What is the psuedocode for merge? - ANSWER: i←1, j←1.
For r=1 to (k+t):
IF (i≤k) AND (j ≤t), THEN
IF B[i] ≤ C[j], THEN
D[r] ← B[i].
i ← i + 1.
ELSE
D[r] ← C[j].
j ← j + 1.
ELSE IF i > k, THEN D[r] ← C[j], j ← j + 1.
ELSE IF j > t, THEN D[r] ← B[i], i ← i + 1.
RETURN the array D[1,...,(k+t)].
What is the runtime of merge sort algorithm? - ANSWER: O(nlog(n))

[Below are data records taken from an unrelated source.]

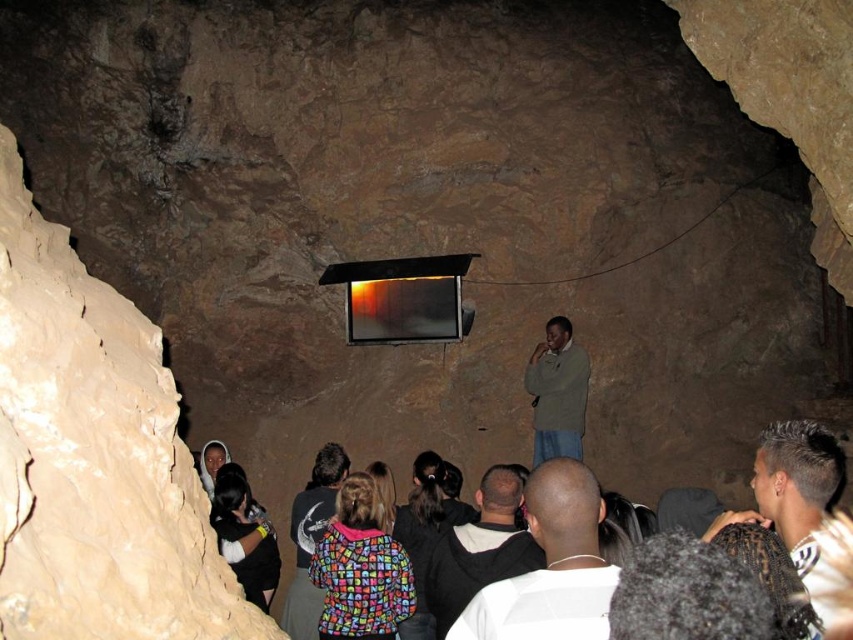 Which is below, dark brown hair at center or dark gray shirt at center?

dark gray shirt at center

Which of these two, dark brown hair at center or dark gray shirt at center, stands taller?

dark gray shirt at center

The width and height of the screenshot is (853, 640). What do you see at coordinates (799, 496) in the screenshot?
I see `dark brown hair at center` at bounding box center [799, 496].

The width and height of the screenshot is (853, 640). I want to click on dark brown hair at center, so click(x=799, y=496).

Where is `dark gray shirt at center`? This screenshot has width=853, height=640. dark gray shirt at center is located at coordinates pos(479,548).

Is dark gray shirt at center above multicolored fabric crowd at center?

No.

In order to click on dark gray shirt at center in this screenshot , I will do `click(479, 548)`.

At what (x,y) coordinates should I click in order to perform the action: click on dark gray shirt at center. Please return your answer as a coordinate pair (x, y). The width and height of the screenshot is (853, 640). Looking at the image, I should click on (479, 548).

Who is taller, dark gray shirt at center or green matte jacket at center?

green matte jacket at center is taller.

Is point (469, 577) positioned before point (567, 436)?

Yes, it is.

The width and height of the screenshot is (853, 640). What are the coordinates of `dark gray shirt at center` in the screenshot? It's located at (479, 548). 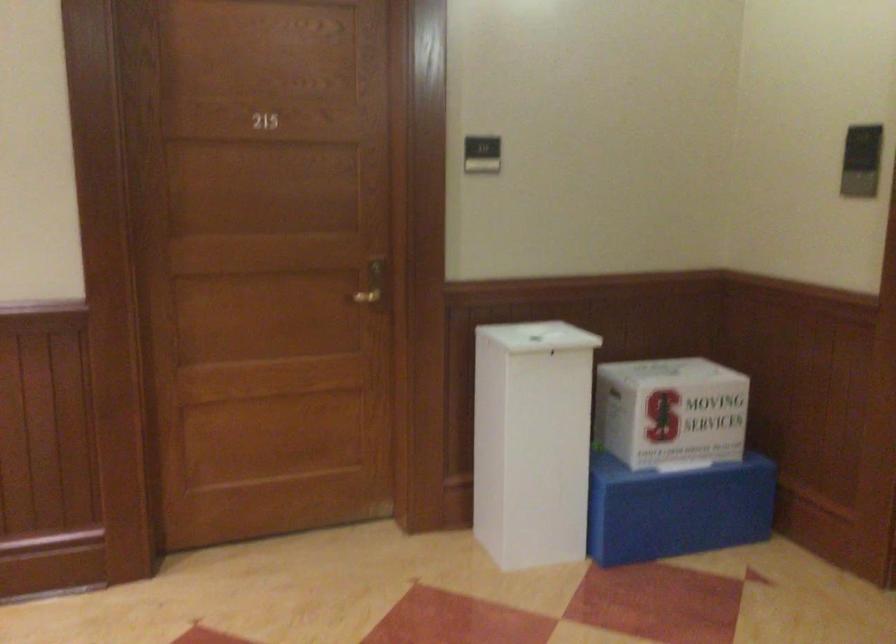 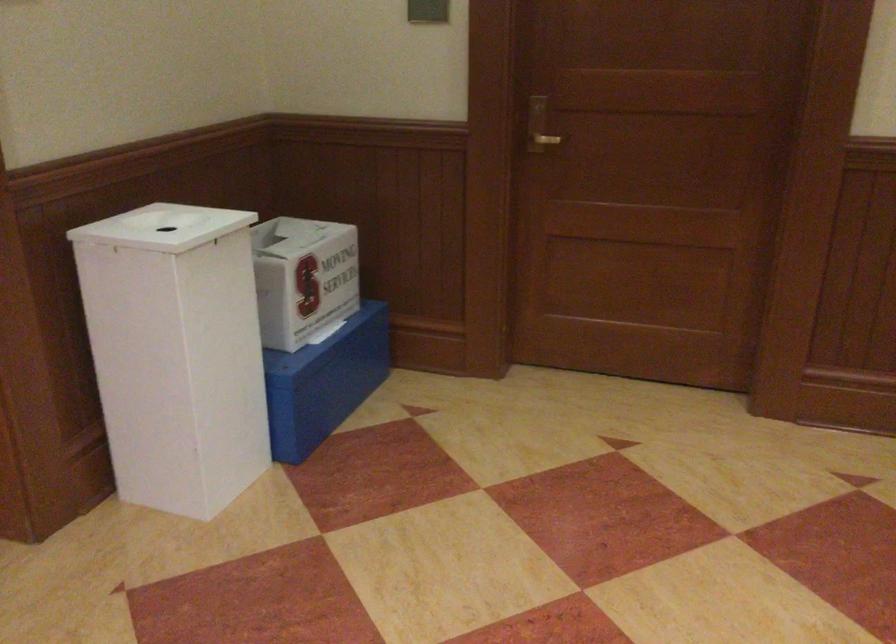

What is the Master Theorem for solving Recurrences? - ANSWER: If T(n)=a*T(⌈n/b⌉) + O(n^d) for some
constants a > 0, b > 1, d≥0, and let T(c)=O(1) for any constant c>0, then
1. T(n)=O(n^d) if a/(b^d)<1
2. T(n)=O((n^d)*log(n)) if a/(b^d)=1
3. T(n)=O(n^(logb(a))) if a/(b^d)>1
What is binary search? - ANSWER: An algorithm to find a value in a sorted list where you check the
middle first, then cut the list in half depending on the value of the item. You repeat the process until
you find the value.
What is the run time of binary search? - ANSWER: O(logn)
What is a System of Direct Representatives? - ANSWER: Consider a universe X of elements, and n sets
A1,..., An⊆X.
An SDR in the set system is a collection {x1,...,xn}⊆X of n distinct elements s.t ∀i ∈[1,n], we have
xi∈Ai.
What is Hall's condition? - ANSWER: Consider a universe X and n sets A1,..., An ⊆X. This set system
satisfies Hall's condition iff ∀ k∈[1,n] and every collection of k indices {i1,..., ik} ∈[1,n], we have
IAi1UAi2U...UAikI≥k.
What is Hall's Theorem? - ANSWER: An SDR exists iff Hall's condition is satisfied.
What are graphs in graph theory? - ANSWER: G=(V,E) where V is the set of nodes (vertices) and E is
the set of edges.
When are two nodes u,v∈V adjacent? - ANSWER: Iff (u,v)∈E
What are the endpoints of an edge e? - ANSWER: The nodes u,v such that e=(u,v)∈E
If a node v∈V is an endpoint of an edge e∈E, then what are v and e? - ANSWER: They are incident.